The experimental design was approved by the University of Pittsburgh Institutional Animal Care and Use Committee. The gastrointestinal tract was harvested 6 h after a single intraperitoneal injection of highly purified LPS from Escherichia coli (strain O111:B4, UP-LPS; List Laboratories), a pure TLR4 agonist, with a moderate dose of 5 mg/kg or sham treatment (0.9% saline). Animal numbers for the individual experiments are stated within the corresponding result section.
Modulation of gastrointestinal motility of nonchimera mice by UP-LPS treatment was assessed by in vivo gastrointestinal transit as previously described (8). In short, animals were orally fed with a liquid, nonabsorbable fluorescent marker (10 μl FITC-dextran, 70 kDa; Molecular Probes) and aboral propulsion of dye was determined after a transit time of 75 min. The segmental distribution of the fluorescent marker was plotted, and a geometric center (GC) was calculated for statistical analysis (33).
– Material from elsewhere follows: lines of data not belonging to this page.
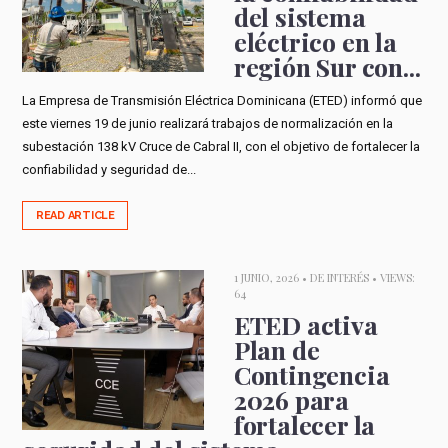
del sistema
eléctrico en la
región Sur con...
La Empresa de Transmisión Eléctrica Dominicana (ETED) informó que
este viernes 19 de junio realizará trabajos de normalización en la
subestación 138 kV Cruce de Cabral II, con el objetivo de fortalecer la
confiabilidad y seguridad de...
READ ARTICLE
1 JUNIO, 2026 •
DE INTERÉS
• VIEWS:
64
ETED activa
Plan de
Contingencia
2026 para
fortalecer la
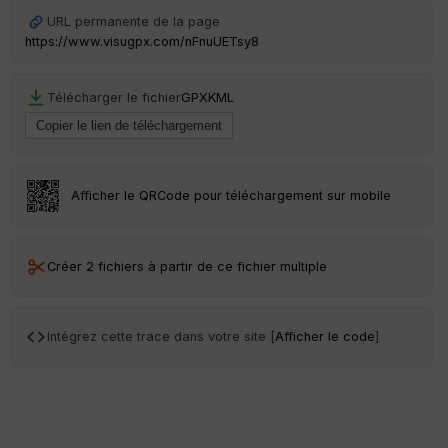
URL permanente de la page
https://www.visugpx.com/nFnuUETsy8
Télécharger le fichier
GPX
KML
Afficher le QRCode pour téléchargement sur mobile
Créer 2 fichiers à partir de ce fichier multiple
Intégrez cette trace dans votre site [
Afficher le code
]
Isolated muscularis externa extracts from nonchimera and chimera small intestines were snap-frozen on dry ice and stored at −80°C until further analysis. RNA was extracted using a standardized phenol-chloroform protocol. After DNAse treatment and cDNA synthesis (Invitrogen), quantitative real-time PCR was carried out. Peak mRNA expression of inflammatory mediators was quantified in duplicate by SYBR green two-step real-time RT-PCR and normalized to the murine housekeeping gene GAPDH. Gene of interest primer sequences are listed in Table 1.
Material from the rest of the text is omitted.